Sidney L. Matthew of Gorman & Matthew, Tallahassee, Simon, Schindler & Tripp, Miami, and L. Ralph Smith, Jr. of Dearing & Smith, Tallahassee, for respondents.
This cause, Conner v. Conner, 411 So. 2d 899 (Fla. 1st DCA 1982), is before us pursuant to article V, section 3(b)(3) of the Florida Constitution as conflicting with Shaw v. Shaw, 334 So. 2d 13 (Fla. 1976). We have jurisdiction. We approve in part and quash in part the opinion of the district court.
We agree with the First District's holding that the property distribution should be considered in light of this Court's opinion (issued after the decision of the trial court) in Canakaris v. Canakaris, 382 So. 2d 1197 (Fla. 1980). Nonetheless, the determination that a party has been "shortchanged" is an issue of fact and not one of law, and in making that determination on the facts before it in the instant case, the district court exceeded the scope of appellate review. Shaw v. Shaw. Thus, the cause must be remanded for a further finding of fact as to what special equity, if any, the ex-wife has in property titled in the ex-husband's name as a result of her contributions to his business and political success.

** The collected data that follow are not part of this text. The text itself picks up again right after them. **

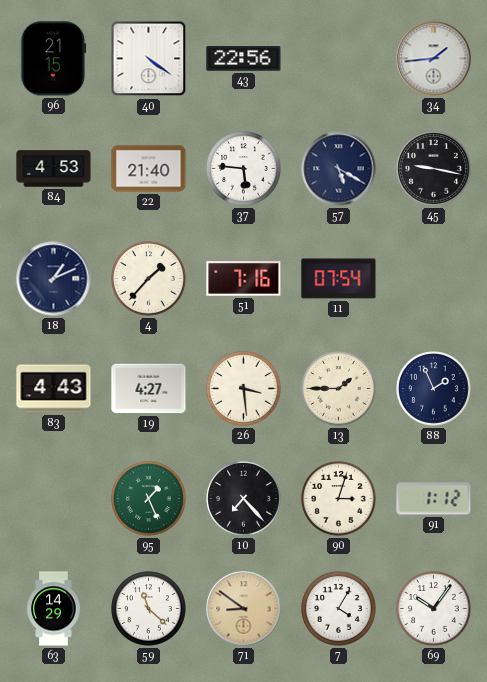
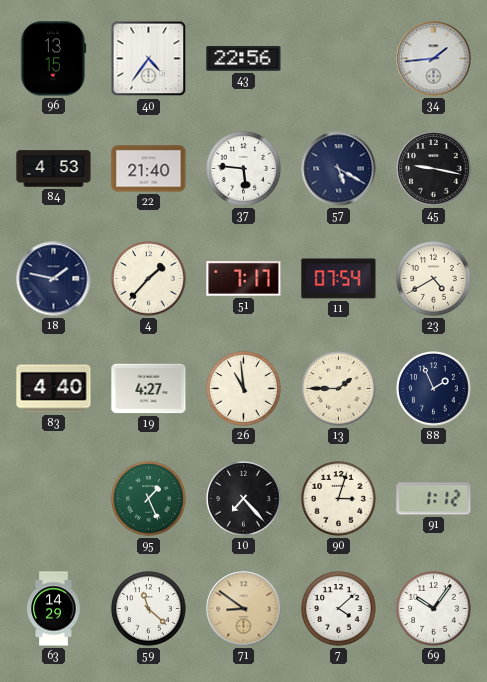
96: 21:15 -> 13:15
40: 4:21 -> 4:36
18: 1:11 -> 1:47
51: 7:16 -> 7:17
23: none -> 4:40
83: 4:43 -> 4:40
26: 3:29 -> 10:59
7: 4:05 -> 4:08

Consequently, the issue of attorney's fees must be revisited if any redistribution of property should materially change the parties' abilities to bear their own or the other party's attorney's fees. We note that the reasonableness of attorney's fees is also an issue of fact, to be determined by the trial court. International Funding Corp. v. Decora Steel City, Inc., 317 So. 2d 130 (Fla. 3d DCA 1975).
It is so ordered.
*888 OVERTON, McDONALD, EHRLICH and SHAW, JJ., concur.

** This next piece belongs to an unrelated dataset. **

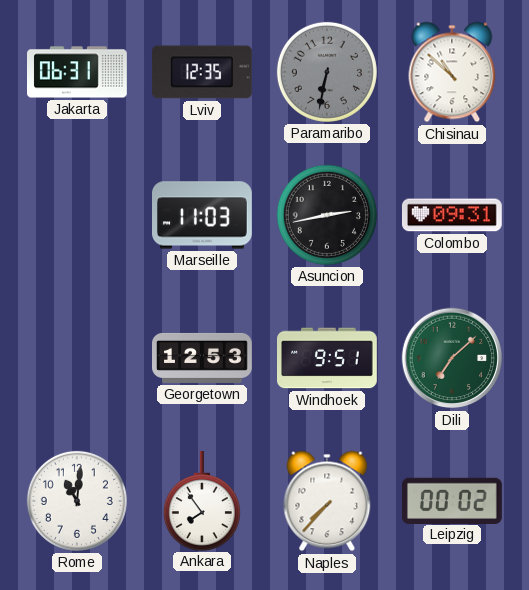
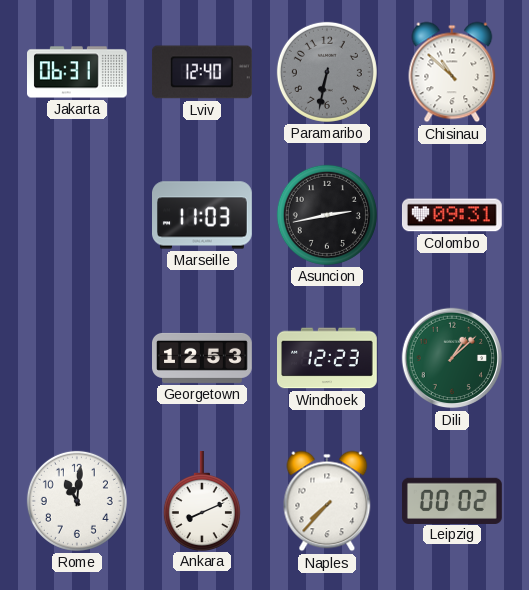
Lviv: 12:35 -> 12:40
Windhoek: 9:51 -> 12:23
Dili: 7:08 -> 1:08
Ankara: 7:54 -> 8:11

BOYD, J., concurs in part and dissents in part with an opinion, in which ADKINS, J., concurs.
ALDERMAN, C.J., dissents with an opinion.

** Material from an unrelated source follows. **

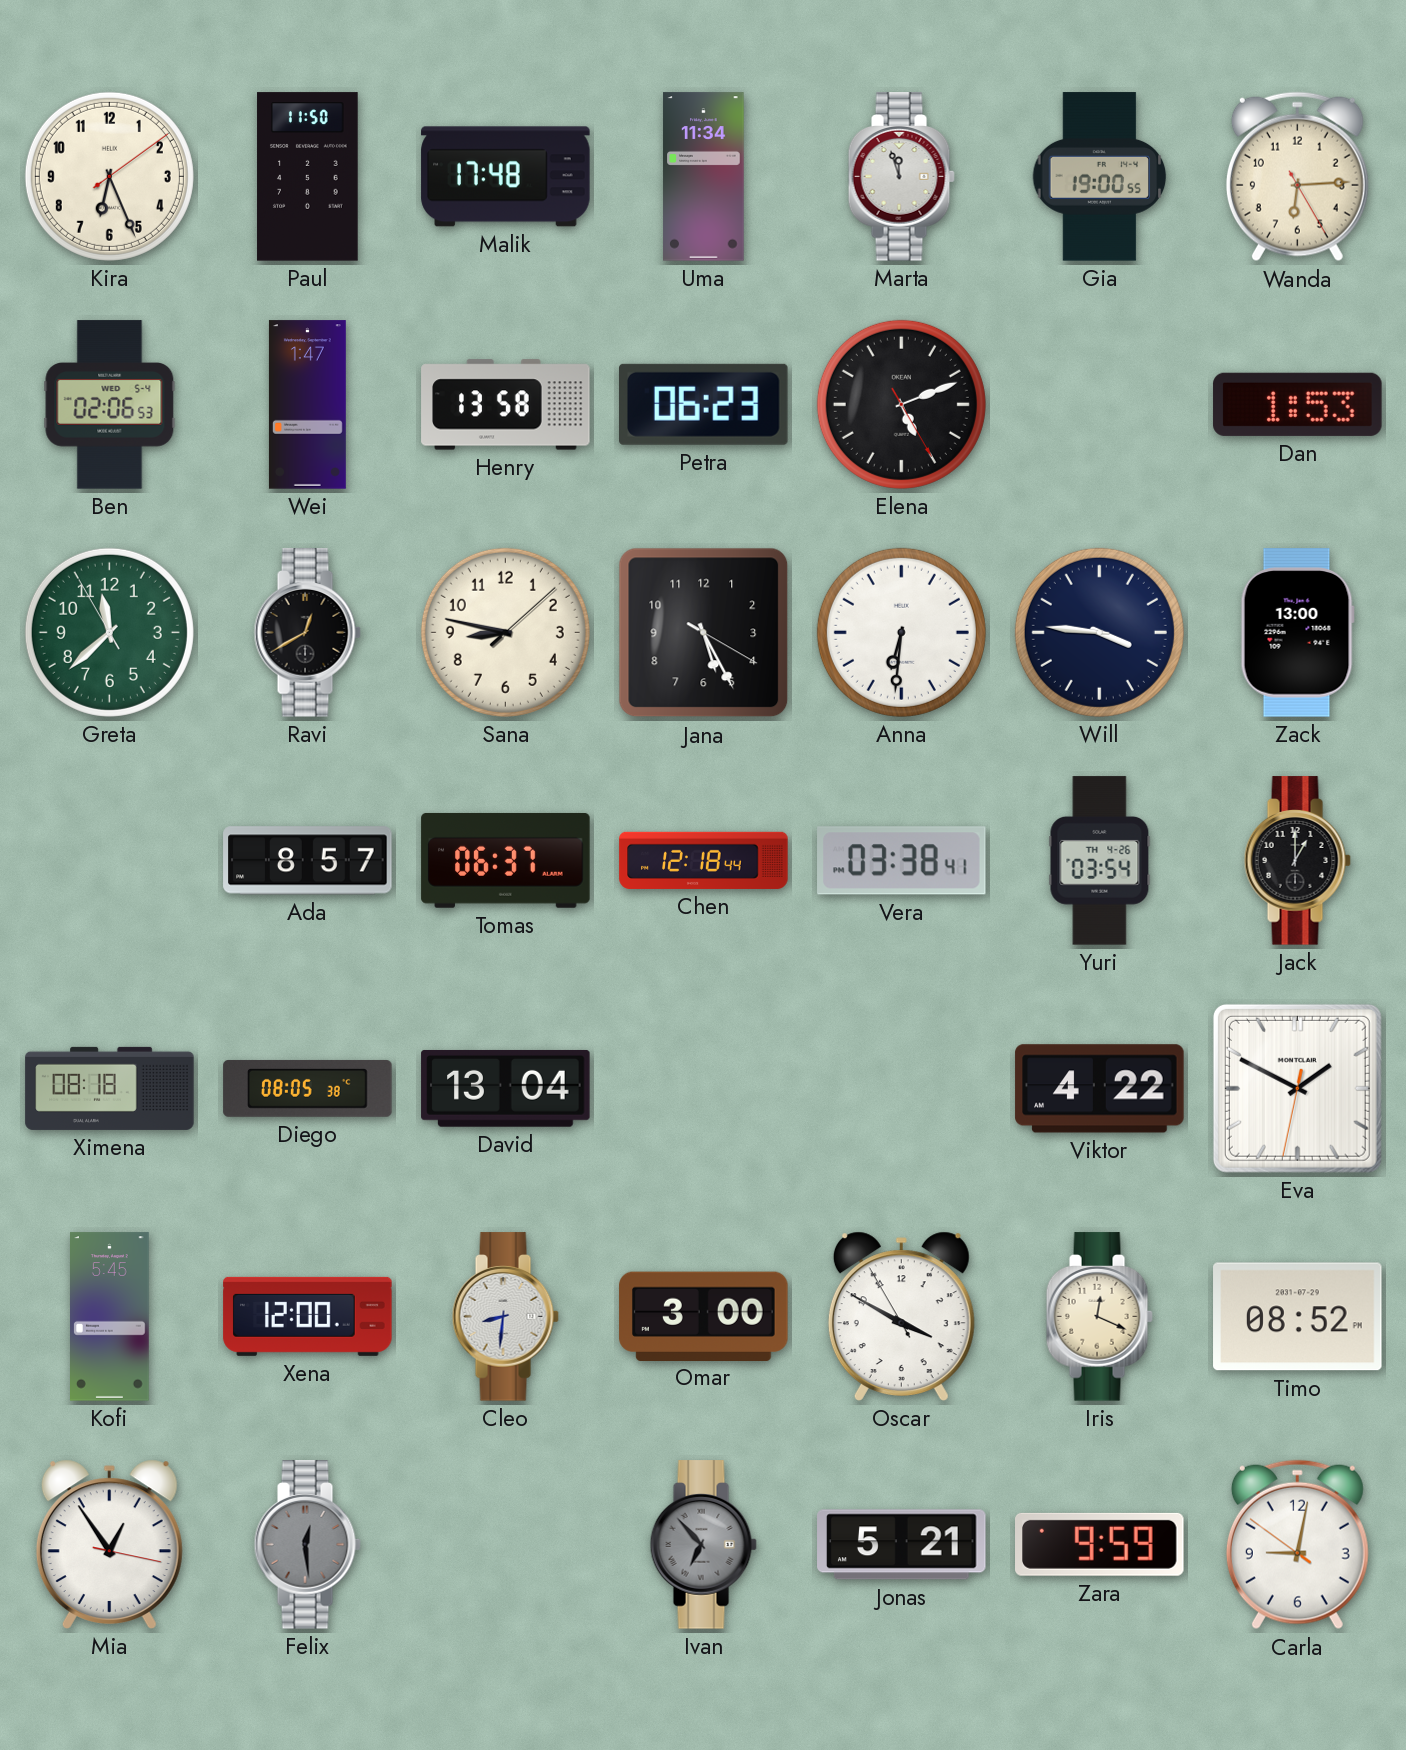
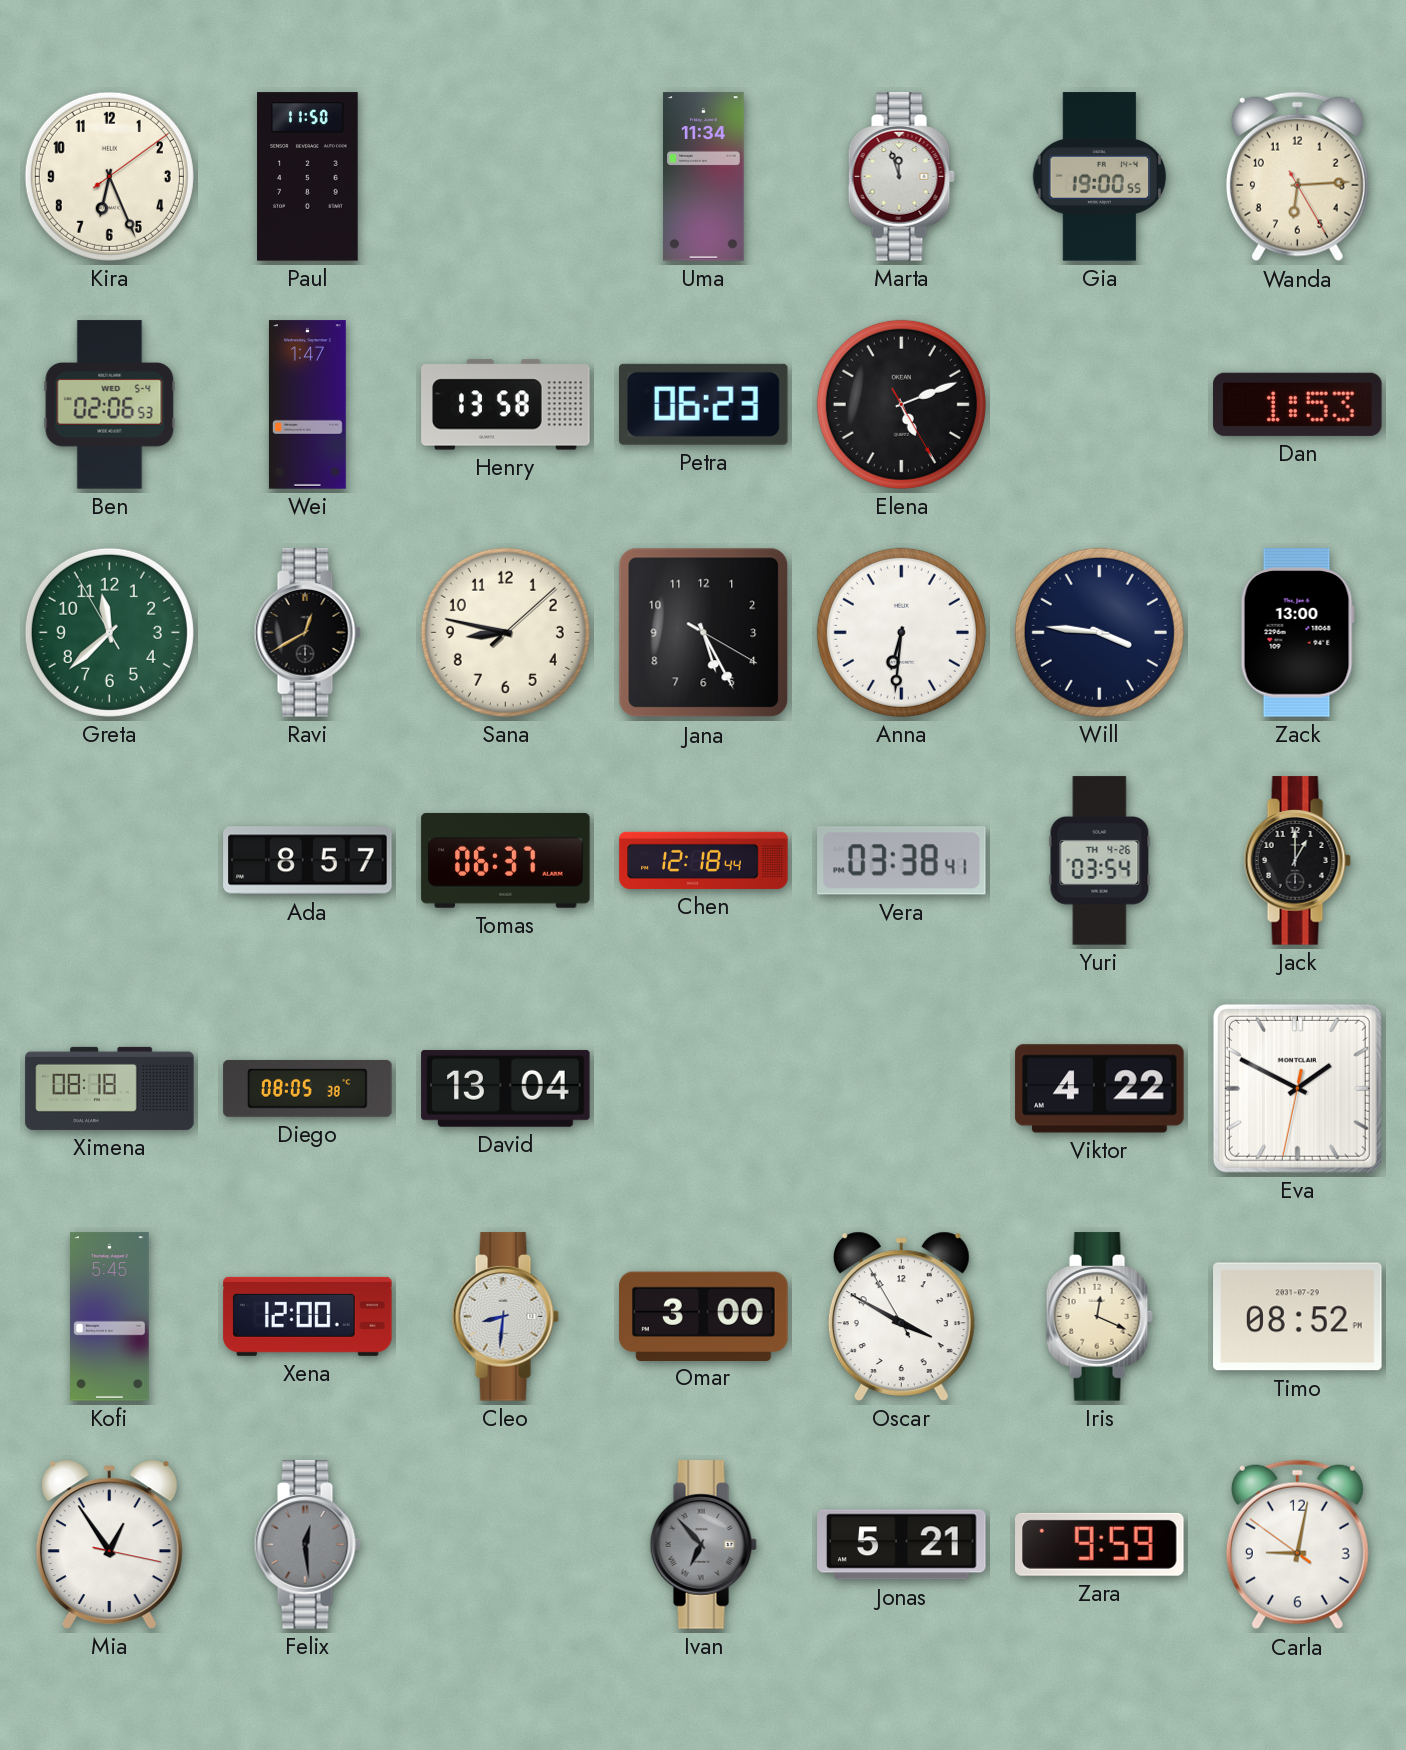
Malik: 17:48 -> none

BOYD, Justice, concurring in part and dissenting in part.
The district court of appeal created express and direct conflict with Shaw v. Shaw, 334 So. 2d 13 (Fla. 1976), when it substituted its judgment for that of the chancellor on a matter clearly falling within the area for exercise of the chancellor's sound discretion. Because the trial judge's exercise of discretion was not clearly erroneous or inequitable, it should have been affirmed.
There is no need for a remand for reconsideration in light of Canakaris v. Canakaris, 382 So. 2d 1197 (Fla. 1980). The district court characterized that decision as a "landmark" allowing the use of lump-sum alimony as a means of effecting equitable distribution of property acquired during the marriage. If that was the import of the Canakaris decision then it appears to me that the circuit judge anticipated it. In addition to four years of partial support by way of rehabilitative alimony, the judge awarded permanent alimony in an amount sufficient to provide partial support and also lump-sum alimony consisting of $10,000 in cash, the husband's interest in the marital home, and satisfaction of the mortgage on the home by the husband. The former wife has also received, of course, her share of all other jointly held properties.
The circuit judge was the decision-maker in the best position to determine what would be an equitable distribution of the marital assets and the extent of the wife's contributions to the acquisition thereof, as well as the future resources, prospects, and needs of the parties. In substituting its judgment for his, the district court exceeded the proper scope of appellate review. There is nothing about the circuit court judgment that called for such disturbance by the district court.
The decision of the district court should be quashed with directions to affirm in full the trial court's decree.
ADKINS, J., concurs.
ALDERMAN, Chief Justice, dissenting.
I would deny review in this case because the decision of the district court of appeal in the present case does not expressly and directly conflict with a decision of another district court of appeal or of this Court.